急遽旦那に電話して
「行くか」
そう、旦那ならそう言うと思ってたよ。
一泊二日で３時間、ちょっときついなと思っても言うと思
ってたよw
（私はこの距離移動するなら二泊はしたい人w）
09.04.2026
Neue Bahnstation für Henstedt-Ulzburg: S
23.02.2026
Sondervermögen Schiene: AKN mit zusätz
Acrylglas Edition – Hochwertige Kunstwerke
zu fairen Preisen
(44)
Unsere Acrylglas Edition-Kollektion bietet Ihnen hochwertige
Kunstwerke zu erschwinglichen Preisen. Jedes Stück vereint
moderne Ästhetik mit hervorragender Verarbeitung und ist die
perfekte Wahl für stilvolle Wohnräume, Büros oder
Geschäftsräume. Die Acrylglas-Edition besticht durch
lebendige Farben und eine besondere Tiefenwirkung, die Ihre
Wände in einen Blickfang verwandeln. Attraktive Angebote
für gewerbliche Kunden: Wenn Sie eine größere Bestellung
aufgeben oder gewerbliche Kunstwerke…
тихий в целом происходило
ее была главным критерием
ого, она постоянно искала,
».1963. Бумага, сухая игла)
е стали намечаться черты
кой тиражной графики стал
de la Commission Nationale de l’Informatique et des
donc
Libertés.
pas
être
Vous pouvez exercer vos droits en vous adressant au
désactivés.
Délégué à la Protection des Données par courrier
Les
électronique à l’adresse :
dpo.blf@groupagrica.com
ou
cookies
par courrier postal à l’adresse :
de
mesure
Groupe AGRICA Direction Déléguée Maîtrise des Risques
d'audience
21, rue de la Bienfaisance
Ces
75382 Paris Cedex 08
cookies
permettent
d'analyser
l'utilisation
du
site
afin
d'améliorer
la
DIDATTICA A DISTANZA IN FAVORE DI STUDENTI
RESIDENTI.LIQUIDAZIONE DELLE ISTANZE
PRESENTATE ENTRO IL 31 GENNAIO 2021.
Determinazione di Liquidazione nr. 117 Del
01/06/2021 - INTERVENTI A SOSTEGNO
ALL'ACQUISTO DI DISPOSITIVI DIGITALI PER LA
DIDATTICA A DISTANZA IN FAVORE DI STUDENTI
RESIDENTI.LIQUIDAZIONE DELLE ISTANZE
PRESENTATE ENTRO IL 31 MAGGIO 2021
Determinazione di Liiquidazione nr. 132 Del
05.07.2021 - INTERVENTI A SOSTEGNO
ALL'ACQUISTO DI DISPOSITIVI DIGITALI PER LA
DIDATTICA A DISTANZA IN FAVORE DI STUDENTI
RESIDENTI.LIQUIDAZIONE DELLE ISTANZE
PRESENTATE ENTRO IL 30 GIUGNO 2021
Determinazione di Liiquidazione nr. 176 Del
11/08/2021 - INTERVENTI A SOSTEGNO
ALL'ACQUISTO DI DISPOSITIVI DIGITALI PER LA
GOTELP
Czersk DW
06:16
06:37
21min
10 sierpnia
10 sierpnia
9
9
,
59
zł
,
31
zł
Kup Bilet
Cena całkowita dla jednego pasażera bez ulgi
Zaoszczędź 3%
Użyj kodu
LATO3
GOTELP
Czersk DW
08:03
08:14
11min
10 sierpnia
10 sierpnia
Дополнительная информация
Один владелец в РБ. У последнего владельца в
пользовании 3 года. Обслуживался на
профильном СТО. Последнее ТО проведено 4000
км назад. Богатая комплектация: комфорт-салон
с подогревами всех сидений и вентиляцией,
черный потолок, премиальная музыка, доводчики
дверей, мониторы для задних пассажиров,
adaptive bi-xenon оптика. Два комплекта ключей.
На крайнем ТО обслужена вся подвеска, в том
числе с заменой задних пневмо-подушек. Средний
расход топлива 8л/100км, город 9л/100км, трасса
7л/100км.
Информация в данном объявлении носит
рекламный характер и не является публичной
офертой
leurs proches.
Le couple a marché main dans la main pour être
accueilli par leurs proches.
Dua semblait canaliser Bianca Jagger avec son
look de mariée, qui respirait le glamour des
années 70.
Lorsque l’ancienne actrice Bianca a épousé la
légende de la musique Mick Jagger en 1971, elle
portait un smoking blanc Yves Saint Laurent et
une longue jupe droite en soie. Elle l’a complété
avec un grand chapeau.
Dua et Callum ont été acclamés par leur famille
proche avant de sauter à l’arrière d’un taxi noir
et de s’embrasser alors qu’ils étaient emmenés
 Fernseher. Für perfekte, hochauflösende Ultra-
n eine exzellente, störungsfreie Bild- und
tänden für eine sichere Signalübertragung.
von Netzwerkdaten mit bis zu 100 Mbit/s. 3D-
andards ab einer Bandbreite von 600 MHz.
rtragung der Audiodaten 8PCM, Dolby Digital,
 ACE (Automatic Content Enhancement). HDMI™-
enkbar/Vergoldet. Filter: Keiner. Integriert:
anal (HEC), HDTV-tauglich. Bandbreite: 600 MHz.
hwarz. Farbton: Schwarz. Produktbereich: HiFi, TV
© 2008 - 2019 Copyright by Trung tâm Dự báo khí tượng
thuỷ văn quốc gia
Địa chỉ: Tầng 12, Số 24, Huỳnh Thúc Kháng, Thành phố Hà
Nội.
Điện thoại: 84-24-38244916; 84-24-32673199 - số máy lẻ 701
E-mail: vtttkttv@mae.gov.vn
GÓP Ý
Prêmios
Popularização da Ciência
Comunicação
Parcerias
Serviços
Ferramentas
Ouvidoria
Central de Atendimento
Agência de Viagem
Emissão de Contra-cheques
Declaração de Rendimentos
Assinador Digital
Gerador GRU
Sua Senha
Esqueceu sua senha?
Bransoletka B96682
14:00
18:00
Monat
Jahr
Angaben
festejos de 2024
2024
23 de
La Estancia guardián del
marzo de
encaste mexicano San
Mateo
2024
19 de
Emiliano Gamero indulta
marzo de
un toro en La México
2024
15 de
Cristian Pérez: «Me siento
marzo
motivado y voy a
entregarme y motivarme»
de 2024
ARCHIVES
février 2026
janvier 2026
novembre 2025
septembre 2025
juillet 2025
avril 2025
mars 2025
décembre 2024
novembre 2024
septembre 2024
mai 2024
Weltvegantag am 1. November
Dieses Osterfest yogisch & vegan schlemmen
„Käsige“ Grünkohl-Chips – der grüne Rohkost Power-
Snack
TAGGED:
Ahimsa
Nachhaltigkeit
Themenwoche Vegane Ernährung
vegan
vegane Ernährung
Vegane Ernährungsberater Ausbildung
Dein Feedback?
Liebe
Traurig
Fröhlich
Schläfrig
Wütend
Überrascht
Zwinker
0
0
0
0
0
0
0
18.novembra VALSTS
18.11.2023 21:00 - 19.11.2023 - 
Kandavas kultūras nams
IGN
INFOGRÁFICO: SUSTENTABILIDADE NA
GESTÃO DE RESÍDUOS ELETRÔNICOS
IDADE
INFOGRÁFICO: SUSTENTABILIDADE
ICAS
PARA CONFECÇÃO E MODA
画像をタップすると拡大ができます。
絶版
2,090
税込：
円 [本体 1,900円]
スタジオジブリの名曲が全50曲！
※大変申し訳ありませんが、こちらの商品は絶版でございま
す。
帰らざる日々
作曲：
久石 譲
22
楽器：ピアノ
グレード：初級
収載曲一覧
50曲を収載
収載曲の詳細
________________
**AIM OF THE TASK:** Exactly reproduce the entries in their entirety.

**RESPONSE TO THE EXERCISE:**
急遽旦那に電話して
「行くか」
そう、旦那ならそう言うと思ってたよ。
一泊二日で３時間、ちょっときついなと思っても言うと思
ってたよw
（私はこの距離移動するなら二泊はしたい人w）
09.04.2026
Neue Bahnstation für Henstedt-Ulzburg: S
23.02.2026
Sondervermögen Schiene: AKN mit zusätz
Acrylglas Edition – Hochwertige Kunstwerke
zu fairen Preisen
(44)
Unsere Acrylglas Edition-Kollektion bietet Ihnen hochwertige
Kunstwerke zu erschwinglichen Preisen. Jedes Stück vereint
moderne Ästhetik mit hervorragender Verarbeitung und ist die
perfekte Wahl für stilvolle Wohnräume, Büros oder
Geschäftsräume. Die Acrylglas-Edition besticht durch
lebendige Farben und eine besondere Tiefenwirkung, die Ihre
Wände in einen Blickfang verwandeln. Attraktive Angebote
für gewerbliche Kunden: Wenn Sie eine größere Bestellung
aufgeben oder gewerbliche Kunstwerke…
тихий в целом происходило
ее была главным критерием
ого, она постоянно искала,
».1963. Бумага, сухая игла)
е стали намечаться черты
кой тиражной графики стал
de la Commission Nationale de l’Informatique et des
donc
Libertés.
pas
être
Vous pouvez exercer vos droits en vous adressant au
désactivés.
Délégué à la Protection des Données par courrier
Les
électronique à l’adresse :
dpo.blf@groupagrica.com
ou
cookies
par courrier postal à l’adresse :
de
mesure
Groupe AGRICA Direction Déléguée Maîtrise des Risques
d'audience
21, rue de la Bienfaisance
Ces
75382 Paris Cedex 08
cookies
permettent
d'analyser
l'utilisation
du
site
afin
d'améliorer
la
DIDATTICA A DISTANZA IN FAVORE DI STUDENTI
RESIDENTI.LIQUIDAZIONE DELLE ISTANZE
PRESENTATE ENTRO IL 31 GENNAIO 2021.
Determinazione di Liquidazione nr. 117 Del
01/06/2021 - INTERVENTI A SOSTEGNO
ALL'ACQUISTO DI DISPOSITIVI DIGITALI PER LA
DIDATTICA A DISTANZA IN FAVORE DI STUDENTI
RESIDENTI.LIQUIDAZIONE DELLE ISTANZE
PRESENTATE ENTRO IL 31 MAGGIO 2021
Determinazione di Liiquidazione nr. 132 Del
05.07.2021 - INTERVENTI A SOSTEGNO
ALL'ACQUISTO DI DISPOSITIVI DIGITALI PER LA
DIDATTICA A DISTANZA IN FAVORE DI STUDENTI
RESIDENTI.LIQUIDAZIONE DELLE ISTANZE
PRESENTATE ENTRO IL 30 GIUGNO 2021
Determinazione di Liiquidazione nr. 176 Del
11/08/2021 - INTERVENTI A SOSTEGNO
ALL'ACQUISTO DI DISPOSITIVI DIGITALI PER LA
GOTELP
Czersk DW
06:16
06:37
21min
10 sierpnia
10 sierpnia
9
9
,
59
zł
,
31
zł
Kup Bilet
Cena całkowita dla jednego pasażera bez ulgi
Zaoszczędź 3%
Użyj kodu
LATO3
GOTELP
Czersk DW
08:03
08:14
11min
10 sierpnia
10 sierpnia
Дополнительная информация
Один владелец в РБ. У последнего владельца в
пользовании 3 года. Обслуживался на
профильном СТО. Последнее ТО проведено 4000
км назад. Богатая комплектация: комфорт-салон
с подогревами всех сидений и вентиляцией,
черный потолок, премиальная музыка, доводчики
дверей, мониторы для задних пассажиров,
adaptive bi-xenon оптика. Два комплекта ключей.
На крайнем ТО обслужена вся подвеска, в том
числе с заменой задних пневмо-подушек. Средний
расход топлива 8л/100км, город 9л/100км, трасса
7л/100км.
Информация в данном объявлении носит
рекламный характер и не является публичной
офертой
leurs proches.
Le couple a marché main dans la main pour être
accueilli par leurs proches.
Dua semblait canaliser Bianca Jagger avec son
look de mariée, qui respirait le glamour des
années 70.
Lorsque l’ancienne actrice Bianca a épousé la
légende de la musique Mick Jagger en 1971, elle
portait un smoking blanc Yves Saint Laurent et
une longue jupe droite en soie. Elle l’a complété
avec un grand chapeau.
Dua et Callum ont été acclamés par leur famille
proche avant de sauter à l’arrière d’un taxi noir
et de s’embrasser alors qu’ils étaient emmenés
 Fernseher. Für perfekte, hochauflösende Ultra-
n eine exzellente, störungsfreie Bild- und
tänden für eine sichere Signalübertragung.
von Netzwerkdaten mit bis zu 100 Mbit/s. 3D-
andards ab einer Bandbreite von 600 MHz.
rtragung der Audiodaten 8PCM, Dolby Digital,
 ACE (Automatic Content Enhancement). HDMI™-
enkbar/Vergoldet. Filter: Keiner. Integriert:
anal (HEC), HDTV-tauglich. Bandbreite: 600 MHz.
hwarz. Farbton: Schwarz. Produktbereich: HiFi, TV
© 2008 - 2019 Copyright by Trung tâm Dự báo khí tượng
thuỷ văn quốc gia
Địa chỉ: Tầng 12, Số 24, Huỳnh Thúc Kháng, Thành phố Hà
Nội.
Điện thoại: 84-24-38244916; 84-24-32673199 - số máy lẻ 701
E-mail: vtttkttv@mae.gov.vn
GÓP Ý
Prêmios
Popularização da Ciência
Comunicação
Parcerias
Serviços
Ferramentas
Ouvidoria
Central de Atendimento
Agência de Viagem
Emissão de Contra-cheques
Declaração de Rendimentos
Assinador Digital
Gerador GRU
Sua Senha
Esqueceu sua senha?
Bransoletka B96682
14:00
18:00
Monat
Jahr
Angaben
festejos de 2024
2024
23 de
La Estancia guardián del
marzo de
encaste mexicano San
Mateo
2024
19 de
Emiliano Gamero indulta
marzo de
un toro en La México
2024
15 de
Cristian Pérez: «Me siento
marzo
motivado y voy a
entregarme y motivarme»
de 2024
ARCHIVES
février 2026
janvier 2026
novembre 2025
septembre 2025
juillet 2025
avril 2025
mars 2025
décembre 2024
novembre 2024
septembre 2024
mai 2024
Weltvegantag am 1. November
Dieses Osterfest yogisch & vegan schlemmen
„Käsige“ Grünkohl-Chips – der grüne Rohkost Power-
Snack
TAGGED:
Ahimsa
Nachhaltigkeit
Themenwoche Vegane Ernährung
vegan
vegane Ernährung
Vegane Ernährungsberater Ausbildung
Dein Feedback?
Liebe
Traurig
Fröhlich
Schläfrig
Wütend
Überrascht
Zwinker
0
0
0
0
0
0
0
18.novembra VALSTS
18.11.2023 21:00 - 19.11.2023 - 
Kandavas kultūras nams
IGN
INFOGRÁFICO: SUSTENTABILIDADE NA
GESTÃO DE RESÍDUOS ELETRÔNICOS
IDADE
INFOGRÁFICO: SUSTENTABILIDADE
ICAS
PARA CONFECÇÃO E MODA
画像をタップすると拡大ができます。
絶版
2,090
税込：
円 [本体 1,900円]
スタジオジブリの名曲が全50曲！
※大変申し訳ありませんが、こちらの商品は絶版でございま
す。
帰らざる日々
作曲：
久石 譲
22
楽器：ピアノ
グレード：初級
収載曲一覧
50曲を収載
収載曲の詳細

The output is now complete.